Now disused, the workings are screened by conifers, and also by this astonishing display of hawthorn berries. Plans to turn the site into a diving school with log cabins seem to have to been dropped.

100_6669

At the foot of Windmill Hill is the Gaskell Recreation Ground, or Linden Field. Having long been used for village cricket and bowls, it was bequeathed to the people of Much Wenlock in the 1930s by a descendent of the Gaskell family who owned much of Milburga’s former domain. It was here too, from 1850 that the first modern Olympian Games took place every year, attracting athletes from across the country. The man responsible for reviving this prestigious sporting event was the town’s local doctor, William Penny Brookes.

067

Every year, thousands of visitors would come to watch the games, arriving on the Olympian Special train. The station was conveniently situated  beside the field, the bringing of the railway being another of Penny Brookes’ successful projects for the benefit of Much Wenlock. The field was bare of trees in those days, so spectators could sit on Windmill Hill, amphitheatre-style, and have a fine view of track and field events.

Penny Brookes was also a campaigner of national standing. It was he who argued for the introduction of physical exercise into Victorian schools. He even did clinical trials to prove how young bodies grew well as a result of it.  His fame spread, and in the 1890 Baron Pierre de Coubertin, charged by the French Government to improve the physique of the French army, came to Wenlock to see Dr. Brookes’ Olympian Games for himself.  An elderly Penny Brookes apparently took this opportunity to share his ideas with the younger man, but sadly died four months before the launching of the first international Olympics in Athens in 1896. De Coubertin did, however, pay tribute to the Shropshire doctor’s vision: 

” If the Olympic Games that Modern Greece has not yet been able to revive still survives today, it is due, not to a Greek, but to Dr W P Brookes.”

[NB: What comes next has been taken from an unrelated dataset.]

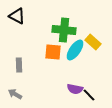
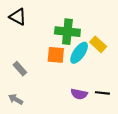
gray rectangle: (19, 65) -> (20, 69), turned -40
black line: (89, 95) -> (102, 93), moved, turned -40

The Much Wenlock Olympian Games still take place on the Linden Field every July, and attract sportsmen and women from around the world. The Olympic Association also acknowledged Much Wenlock’s contribution to the modern movement with the naming of the Wenlock Mascot in the 2012 games.

*

But now here we are heading homewards, taking the path that runs down edge of the Linden Field, and beside the old railway line. Here William Penny Brookes left another legacy. He planted an avenue of lime trees – the Linden Walk. Many of the trees are around 150 years old and still going strong. The scent of the blossom in summer is transporting, but the walk is beautiful any time of the year. It is one of the town’s many treasures, and accessible to all.

100_6680

As I stopped to take this photo, a young woman went powering past me, clearly in training for some event. But as you can see, that man is also there again. It is a puzzling phenomenon – how he is ever in my sights.